The required output is the complete listing, copied word for word.

[[ INFORMATION SUPPLIED open ]]

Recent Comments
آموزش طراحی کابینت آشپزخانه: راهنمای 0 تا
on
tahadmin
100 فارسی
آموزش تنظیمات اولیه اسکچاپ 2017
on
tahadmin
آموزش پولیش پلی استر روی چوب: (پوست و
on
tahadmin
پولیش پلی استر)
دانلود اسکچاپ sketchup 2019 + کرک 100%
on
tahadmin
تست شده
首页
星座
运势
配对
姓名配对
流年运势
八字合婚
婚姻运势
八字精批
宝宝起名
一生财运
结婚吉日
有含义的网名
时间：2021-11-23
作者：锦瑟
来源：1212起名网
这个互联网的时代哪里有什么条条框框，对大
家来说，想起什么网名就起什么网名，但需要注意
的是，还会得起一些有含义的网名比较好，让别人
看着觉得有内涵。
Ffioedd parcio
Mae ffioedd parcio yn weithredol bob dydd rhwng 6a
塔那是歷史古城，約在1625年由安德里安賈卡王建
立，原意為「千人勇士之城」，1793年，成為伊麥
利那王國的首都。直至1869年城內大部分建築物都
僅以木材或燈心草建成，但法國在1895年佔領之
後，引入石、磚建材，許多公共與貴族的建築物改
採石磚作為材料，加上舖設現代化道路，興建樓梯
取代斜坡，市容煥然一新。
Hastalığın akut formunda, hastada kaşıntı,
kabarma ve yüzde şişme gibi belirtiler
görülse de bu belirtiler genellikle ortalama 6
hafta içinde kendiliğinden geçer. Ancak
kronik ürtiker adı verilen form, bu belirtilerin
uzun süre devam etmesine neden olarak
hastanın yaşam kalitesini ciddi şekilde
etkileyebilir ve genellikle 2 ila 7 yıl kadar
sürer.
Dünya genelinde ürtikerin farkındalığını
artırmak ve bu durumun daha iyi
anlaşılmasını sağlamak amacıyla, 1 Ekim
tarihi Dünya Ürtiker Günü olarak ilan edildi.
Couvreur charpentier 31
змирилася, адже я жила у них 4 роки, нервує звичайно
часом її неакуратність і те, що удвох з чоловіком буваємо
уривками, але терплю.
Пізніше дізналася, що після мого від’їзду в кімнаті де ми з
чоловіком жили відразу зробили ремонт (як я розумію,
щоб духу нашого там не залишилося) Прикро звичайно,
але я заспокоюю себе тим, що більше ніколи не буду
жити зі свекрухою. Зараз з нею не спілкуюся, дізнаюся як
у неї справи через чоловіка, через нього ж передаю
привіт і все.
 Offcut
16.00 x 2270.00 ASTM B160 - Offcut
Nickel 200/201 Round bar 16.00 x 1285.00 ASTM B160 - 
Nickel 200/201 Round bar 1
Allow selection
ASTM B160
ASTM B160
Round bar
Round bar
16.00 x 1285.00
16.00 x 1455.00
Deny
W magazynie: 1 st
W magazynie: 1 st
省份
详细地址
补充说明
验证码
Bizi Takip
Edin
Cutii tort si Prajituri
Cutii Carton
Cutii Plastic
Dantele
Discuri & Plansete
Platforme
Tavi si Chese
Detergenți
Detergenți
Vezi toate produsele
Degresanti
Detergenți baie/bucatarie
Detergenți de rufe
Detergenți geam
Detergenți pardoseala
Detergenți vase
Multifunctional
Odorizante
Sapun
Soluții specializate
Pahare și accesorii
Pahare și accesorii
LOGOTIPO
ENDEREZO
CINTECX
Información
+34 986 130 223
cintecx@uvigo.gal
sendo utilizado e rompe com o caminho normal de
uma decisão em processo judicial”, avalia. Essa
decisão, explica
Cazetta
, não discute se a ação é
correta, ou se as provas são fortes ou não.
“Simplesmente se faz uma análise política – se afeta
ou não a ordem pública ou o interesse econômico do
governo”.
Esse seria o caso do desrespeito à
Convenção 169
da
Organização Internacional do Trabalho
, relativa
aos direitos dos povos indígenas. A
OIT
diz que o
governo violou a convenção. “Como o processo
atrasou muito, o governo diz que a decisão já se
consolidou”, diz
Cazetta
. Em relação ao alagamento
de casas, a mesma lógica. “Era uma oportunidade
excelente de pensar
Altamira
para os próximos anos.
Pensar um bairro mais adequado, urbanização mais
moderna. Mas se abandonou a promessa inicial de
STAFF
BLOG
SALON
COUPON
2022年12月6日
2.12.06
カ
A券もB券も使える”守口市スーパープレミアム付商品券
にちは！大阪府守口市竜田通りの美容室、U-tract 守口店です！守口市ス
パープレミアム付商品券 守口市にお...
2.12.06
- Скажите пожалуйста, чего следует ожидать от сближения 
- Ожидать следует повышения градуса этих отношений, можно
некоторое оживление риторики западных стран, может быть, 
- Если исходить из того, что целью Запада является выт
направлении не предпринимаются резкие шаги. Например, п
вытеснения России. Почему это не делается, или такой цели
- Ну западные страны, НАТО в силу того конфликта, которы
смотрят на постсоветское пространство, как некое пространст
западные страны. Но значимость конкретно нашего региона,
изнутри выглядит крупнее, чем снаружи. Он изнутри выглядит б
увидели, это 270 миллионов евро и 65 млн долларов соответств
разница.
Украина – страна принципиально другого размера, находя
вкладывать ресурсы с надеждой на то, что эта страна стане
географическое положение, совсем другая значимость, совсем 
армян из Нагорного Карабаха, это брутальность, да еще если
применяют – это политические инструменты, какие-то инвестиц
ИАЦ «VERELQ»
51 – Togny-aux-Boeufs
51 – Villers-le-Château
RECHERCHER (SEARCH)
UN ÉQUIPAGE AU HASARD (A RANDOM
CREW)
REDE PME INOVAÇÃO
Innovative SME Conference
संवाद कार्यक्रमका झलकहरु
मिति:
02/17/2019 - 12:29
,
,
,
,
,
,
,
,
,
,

[[ INFORMATION SUPPLIED closed ]]

**OUTPUT OF THE EXERCISE**.
Recent Comments
آموزش طراحی کابینت آشپزخانه: راهنمای 0 تا
on
tahadmin
100 فارسی
آموزش تنظیمات اولیه اسکچاپ 2017
on
tahadmin
آموزش پولیش پلی استر روی چوب: (پوست و
on
tahadmin
پولیش پلی استر)
دانلود اسکچاپ sketchup 2019 + کرک 100%
on
tahadmin
تست شده
首页
星座
运势
配对
姓名配对
流年运势
八字合婚
婚姻运势
八字精批
宝宝起名
一生财运
结婚吉日
有含义的网名
时间：2021-11-23
作者：锦瑟
来源：1212起名网
这个互联网的时代哪里有什么条条框框，对大
家来说，想起什么网名就起什么网名，但需要注意
的是，还会得起一些有含义的网名比较好，让别人
看着觉得有内涵。
Ffioedd parcio
Mae ffioedd parcio yn weithredol bob dydd rhwng 6a
塔那是歷史古城，約在1625年由安德里安賈卡王建
立，原意為「千人勇士之城」，1793年，成為伊麥
利那王國的首都。直至1869年城內大部分建築物都
僅以木材或燈心草建成，但法國在1895年佔領之
後，引入石、磚建材，許多公共與貴族的建築物改
採石磚作為材料，加上舖設現代化道路，興建樓梯
取代斜坡，市容煥然一新。
Hastalığın akut formunda, hastada kaşıntı,
kabarma ve yüzde şişme gibi belirtiler
görülse de bu belirtiler genellikle ortalama 6
hafta içinde kendiliğinden geçer. Ancak
kronik ürtiker adı verilen form, bu belirtilerin
uzun süre devam etmesine neden olarak
hastanın yaşam kalitesini ciddi şekilde
etkileyebilir ve genellikle 2 ila 7 yıl kadar
sürer.
Dünya genelinde ürtikerin farkındalığını
artırmak ve bu durumun daha iyi
anlaşılmasını sağlamak amacıyla, 1 Ekim
tarihi Dünya Ürtiker Günü olarak ilan edildi.
Couvreur charpentier 31
змирилася, адже я жила у них 4 роки, нервує звичайно
часом її неакуратність і те, що удвох з чоловіком буваємо
уривками, але терплю.
Пізніше дізналася, що після мого від’їзду в кімнаті де ми з
чоловіком жили відразу зробили ремонт (як я розумію,
щоб духу нашого там не залишилося) Прикро звичайно,
але я заспокоюю себе тим, що більше ніколи не буду
жити зі свекрухою. Зараз з нею не спілкуюся, дізнаюся як
у неї справи через чоловіка, через нього ж передаю
привіт і все.
 Offcut
16.00 x 2270.00 ASTM B160 - Offcut
Nickel 200/201 Round bar 16.00 x 1285.00 ASTM B160 - 
Nickel 200/201 Round bar 1
Allow selection
ASTM B160
ASTM B160
Round bar
Round bar
16.00 x 1285.00
16.00 x 1455.00
Deny
W magazynie: 1 st
W magazynie: 1 st
省份
详细地址
补充说明
验证码
Bizi Takip
Edin
Cutii tort si Prajituri
Cutii Carton
Cutii Plastic
Dantele
Discuri & Plansete
Platforme
Tavi si Chese
Detergenți
Detergenți
Vezi toate produsele
Degresanti
Detergenți baie/bucatarie
Detergenți de rufe
Detergenți geam
Detergenți pardoseala
Detergenți vase
Multifunctional
Odorizante
Sapun
Soluții specializate
Pahare și accesorii
Pahare și accesorii
LOGOTIPO
ENDEREZO
CINTECX
Información
+34 986 130 223
cintecx@uvigo.gal
sendo utilizado e rompe com o caminho normal de
uma decisão em processo judicial”, avalia. Essa
decisão, explica
Cazetta
, não discute se a ação é
correta, ou se as provas são fortes ou não.
“Simplesmente se faz uma análise política – se afeta
ou não a ordem pública ou o interesse econômico do
governo”.
Esse seria o caso do desrespeito à
Convenção 169
da
Organização Internacional do Trabalho
, relativa
aos direitos dos povos indígenas. A
OIT
diz que o
governo violou a convenção. “Como o processo
atrasou muito, o governo diz que a decisão já se
consolidou”, diz
Cazetta
. Em relação ao alagamento
de casas, a mesma lógica. “Era uma oportunidade
excelente de pensar
Altamira
para os próximos anos.
Pensar um bairro mais adequado, urbanização mais
moderna. Mas se abandonou a promessa inicial de
STAFF
BLOG
SALON
COUPON
2022年12月6日
2.12.06
カ
A券もB券も使える”守口市スーパープレミアム付商品券
にちは！大阪府守口市竜田通りの美容室、U-tract 守口店です！守口市ス
パープレミアム付商品券 守口市にお...
2.12.06
- Скажите пожалуйста, чего следует ожидать от сближения 
- Ожидать следует повышения градуса этих отношений, можно
некоторое оживление риторики западных стран, может быть, 
- Если исходить из того, что целью Запада является выт
направлении не предпринимаются резкие шаги. Например, п
вытеснения России. Почему это не делается, или такой цели
- Ну западные страны, НАТО в силу того конфликта, которы
смотрят на постсоветское пространство, как некое пространст
западные страны. Но значимость конкретно нашего региона,
изнутри выглядит крупнее, чем снаружи. Он изнутри выглядит б
увидели, это 270 миллионов евро и 65 млн долларов соответств
разница.
Украина – страна принципиально другого размера, находя
вкладывать ресурсы с надеждой на то, что эта страна стане
географическое положение, совсем другая значимость, совсем 
армян из Нагорного Карабаха, это брутальность, да еще если
применяют – это политические инструменты, какие-то инвестиц
ИАЦ «VERELQ»
51 – Togny-aux-Boeufs
51 – Villers-le-Château
RECHERCHER (SEARCH)
UN ÉQUIPAGE AU HASARD (A RANDOM
CREW)
REDE PME INOVAÇÃO
Innovative SME Conference
संवाद कार्यक्रमका झलकहरु
मिति:
02/17/2019 - 12:29
,
,
,
,
,
,
,
,
,
,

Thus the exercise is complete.